The HUGO BOSS Supplier Code of Conduct forms the basis of cooperation with suppliers. Social standards are an important framework for partners, especially in countries where national legislation does not adequately protect workers.
The HUGO BOSS Supplier Code of Conduct is based on internationally recognized standards such as the Core Conventions of the International Labour Organization (ILO) and the United Nations Universal Declaration of Human Rights. Among other things, it prohibits child and forced labor and prescribes decent working conditions and adequate wages. The Supplier Code of Conduct also guarantees the right to freedom of association and collective bargaining. In addition, it contains provisions on environmental standards to be observed. The Supplier Code of Conduct is reviewed regularly to ensure that it is up to date. In this process, feedback from various stakeholders is taken into account.
An important instrument for fulfilling our due diligence obligations along the supply chain is our Supply Chain Sustainability (SCS) program, which is based on the key elements of the Supplier Code of Conduct. With its three modules ‘Social Compliance Management’, ‘Environmental Management and "’Governance’, it combines environmental and social topics and is currently aimed at all our direct finished goods and fabric and trimming suppliers. In this way, HUGO BOSS has established a binding framework for fair working conditions and human rights in its supply chain. For example, child and forced labor are to be excluded. Guidance on processes to prevent child and forced labor, for example, is explicitly set out in our Child Labor Policy. The Environmental Management module focuses on measures to limit climate change, protect water and soil, and prevent air pollution. The goal of the Governance module is to provide suppliers with tools that enable them to take on increasing responsibility for their own supply chain in accordance with the regulations in the Supplier Code of Conduct, while reducing their own environmental and social supply chain risks.
Only those suppliers who pass the three-stage selection process are included in the supplier portfolio. In addition to formal recognition of the Supplier Code of Conduct, this includes the submission of valid certificates or, if these documents are not sufficient, the submission of a self-assessment questionnaire (SAQ). Depending on the results, the supplier may also be audited before entering into an active business relationship. The company uses SAQs in particular to verify compliance with the social standards specified by HUGO BOSS for fabric and trimmings suppliers before the start of the partnership. A check of whether new partners meet the standards specified by HUGO BOSS is not only carried out when they are selected. As part of our Social Compliance Check, a social compliance audit is carried out between one and twelve months after the start of the business relationship, depending on the country risk. The social compliance audits are repeated regularly over the course of the business relationship – partially announced, unannounced or in form of self-assessments.

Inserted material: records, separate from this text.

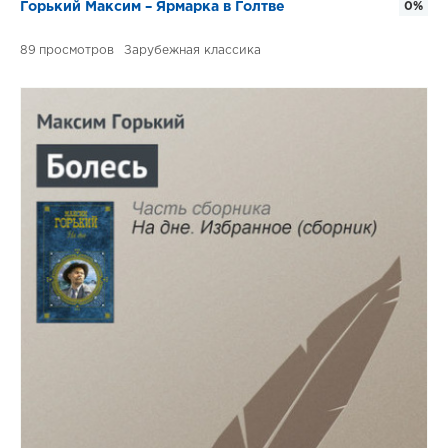
Горький Максим – Ярмарка в Голтве
0%
89
Зарубежная классика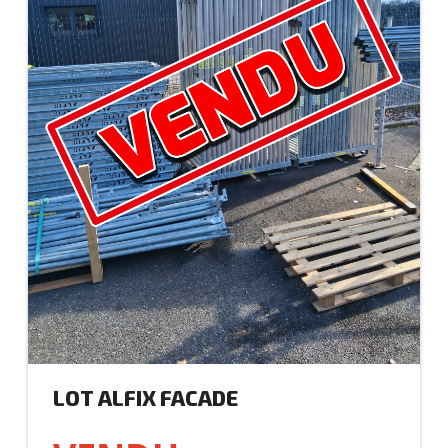
LOT ALFIX FACADE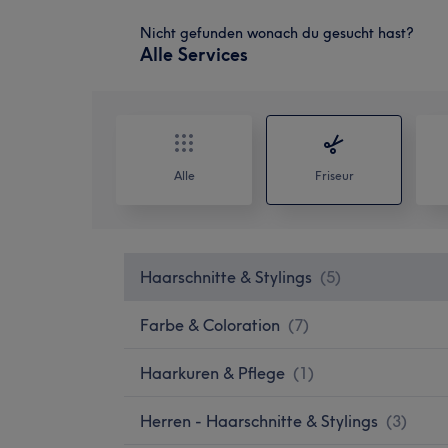
Nicht gefunden wonach du gesucht hast?
Alle Services
Alle
Friseur
Haarschnitte & Stylings
(
5
)
Farbe & Coloration
(
7
)
Haarkuren & Pflege
(
1
)
Herren - Haarschnitte & Stylings
(
3
)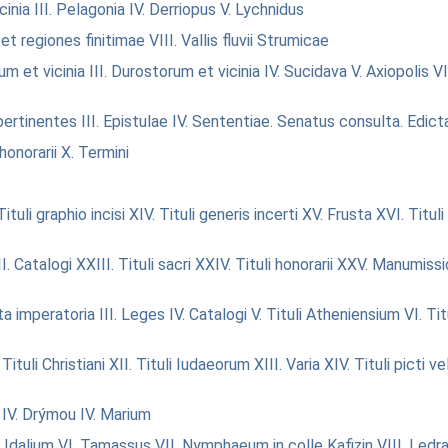
cinia
III. Pelagonia
IV. Derriopus
V. Lychnidus
bi et regiones finitimae
VIII. Vallis fluvii Strumicae
um et vicinia
III. Durostorum et vicinia
IV. Sucidava
V. Axiopolis
VI
 pertinentes
III. Epistulae
IV. Sententiae. Senatus consulta. Edict
 honorarii
X. Termini
Tituli graphio incisi
XIV. Tituli generis incerti
XV. Frusta
XVI. Tituli 
I. Catalogi
XXIII. Tituli sacri
XXIV. Tituli honorarii
XXV. Manumissi
cta imperatoria
III. Leges
IV. Catalogi
V. Tituli Atheniensium
VI. Tit
 Tituli Christiani
XII. Tituli Iudaeorum
XIII. Varia
XIV. Tituli picti ve
IV. Drýmou
IV. Marium
. Idalium
VI. Tamassus
VII. Nymphaeum in colle Kafizin
VIII. Ledr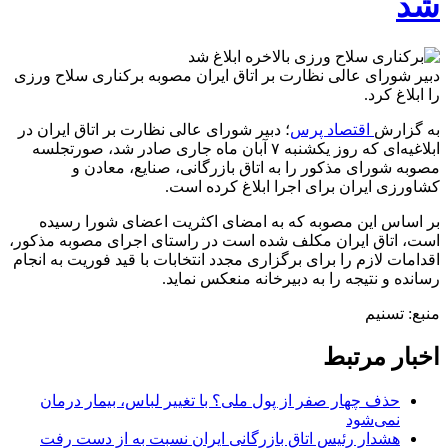
شد
دبیر شورای عالی نظارت بر اتاق ایران مصوبه برکناری سلاح ورزی
را ابلاغ کرد.
به گزارش
اقتصاد پرس
؛ دبیر شورای عالی نظارت بر اتاق ایران در
ابلاغیه‌ای که روز یکشنبه ۷ آبان ماه جاری صادر شد، صورتجلسه
مصوبه شورای مذکور را به اتاق بازرگانی، صنایع، معادن و
کشاورزی ایران برای اجرا ابلاغ کرده است.
بر اساس این مصوبه که به امضای اکثریت اعضای شورا رسیده
است، اتاق ایران مکلف شده است در راستای اجرای مصوبه مذکور،
اقدامات لازم را برای برگزاری مجدد انتخابات با قید فوریت به انجام
رسانده و نتیجه را به دبیرخانه منعکس نماید.
منبع: تسنیم
اخبار مرتبط
حذف چهار صفر از پول ملی؟ با تغییر لباس، بیمار درمان
نمی‌شود
هشدار رئیس اتاق بازرگانی ایران نسبت به از دست رفت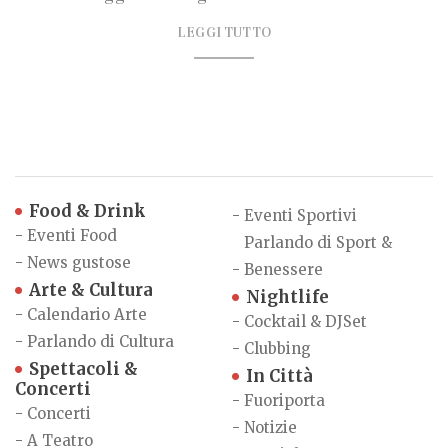
LEGGI TUTTO
Food & Drink
-
Eventi Sportivi
-
Eventi Food
Parlando di Sport &
-
News gustose
-
Benessere
Arte & Cultura
Nightlife
-
Calendario Arte
-
Cocktail & DJSet
-
Parlando di Cultura
-
Clubbing
Spettacoli &
In Città
Concerti
-
Fuoriporta
-
Concerti
-
Notizie
-
A Teatro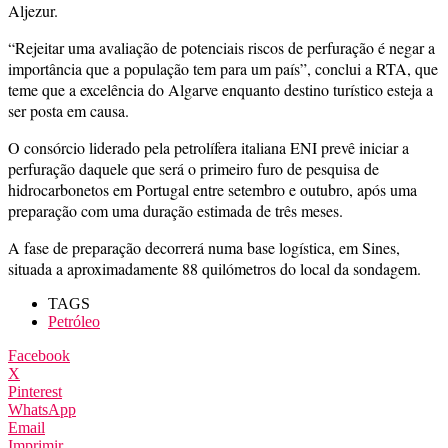
Aljezur.
“Rejeitar uma avaliação de potenciais riscos de perfuração é negar a
importância que a população tem para um país”, conclui a RTA, que
teme que a excelência do Algarve enquanto destino turístico esteja a
ser posta em causa.
O consórcio liderado pela petrolífera italiana ENI prevê iniciar a
perfuração daquele que será o primeiro furo de pesquisa de
hidrocarbonetos em Portugal entre setembro e outubro, após uma
preparação com uma duração estimada de três meses.
A fase de preparação decorrerá numa base logística, em Sines,
situada a aproximadamente 88 quilómetros do local da sondagem.
TAGS
Petróleo
Facebook
X
Pinterest
WhatsApp
Email
Imprimir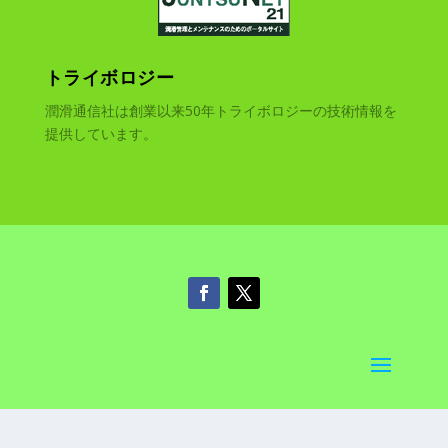
トライボロジー
潤滑通信社は創業以来50年トライボロジーの技術情報を
提供しています。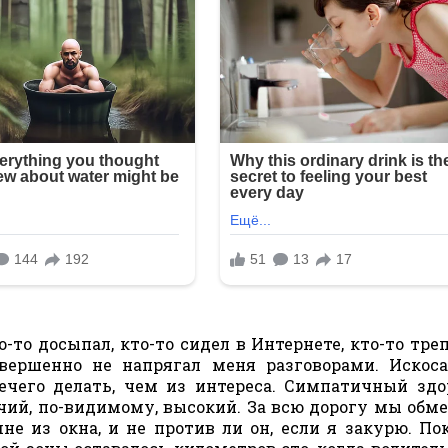
то досыпал, кто-то сидел в Интернете, кто-то треп
вершенно не напрягал меня разговорами. Искоса
нечего делать, чем из интереса. Симпатичный здо
чий, по-видимому, высокий. За всю дорогу мы обм
мне из окна, и не против ли он, если я закурю. По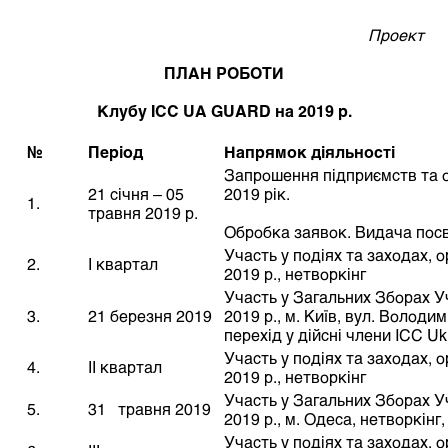
Проект
ПЛАН РОБОТИ
Клубу ICC UА GUARD на 2019 р.
№
Період
Напрямок діяльності
Запрошення підприємств та о
21 січня – 05
2019 рік.
1.
травня 2019 р.
Обробка заявок. Видача посв
Участь у подіях та заходах, о
2.
І квартал
2019 р., нетворкінг
Участь у Загальних Зборах Уч
3.
21 березня 2019
2019 р., м. Київ, вул. Володи
перехід у дійсні члени ICC Uk
Участь у подіях та заходах, о
4.
ІІ квартал
2019 р., нетворкінг
Участь у Загальних Зборах Уч
5.
31 травня 2019
2019 р., м. Одеса, нетворкінг,
Участь у подіях та заходах, о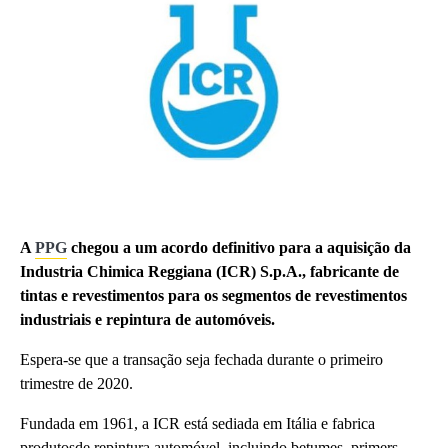
A
PPG
chegou a um acordo definitivo para a aquisição da
Industria Chimica Reggiana (ICR) S.p.A., fabricante de
tintas e revestimentos para os segmentos de revestimentos
industriais e repintura de automóveis.
Espera-se que a transação seja fechada durante o primeiro
trimestre de 2020.
Fundada em 1961, a ICR está sediada em Itália e fabrica
produtosde repintura automóvel, incluindo betumes, primers,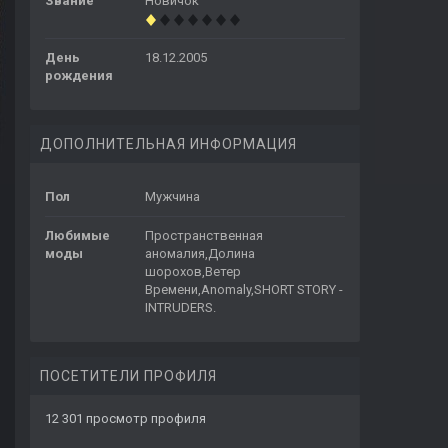
Звание
Новичок
День
18.12.2005
рождения
ДОПОЛНИТЕЛЬНАЯ ИНФОРМАЦИЯ
Пол
Мужчина
Любимые
Пространственная
моды
аномалия,Долина
шорохов,Ветер
Времени,Anomaly,SHORT STORY -
INTRUDERS.
ПОСЕТИТЕЛИ ПРОФИЛЯ
12 301 просмотр профиля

Each audit is followed by an extensive report. Detailed information about the requirements, along with training courses, help the suppliers comply with the standards. If a supplier been classified in one of the two best result categories in three consecutive audits, a Remote Risk Assessment, implemented in the form of a questionnaire, can replace the next scheduled audit.
Support for improvements
If violations of the Supplier Code of Conduct are discovered, corrective action plans are developed together with the supplier to rectify the situation. Their implementation is reviewed and documented in defined audit cycles (see our supplier factsheet for more information). If no improvement has been made, HUGO BOSS will ultimately end the partnership with the supplier as a last resort.
Ending business relationships with suppliers
At HUGO BOSS, we place great value on long-term partnerships. Nevertheless, in exceptional cases and for various reasons, it may happen that a business relationship with a supplier has to be terminated. In this case, it is important for us to proceed in a responsible manner. The supplier should have sufficient time to build up a new customer base. To this end, order volumes are reduced over time so that the supplier can gradually acquire orders from other customers that will fully utilize their capacity. For a detailed overview of possible reasons for terminating a business relationship and the factors to be considered, see our factsheet on responsible exit.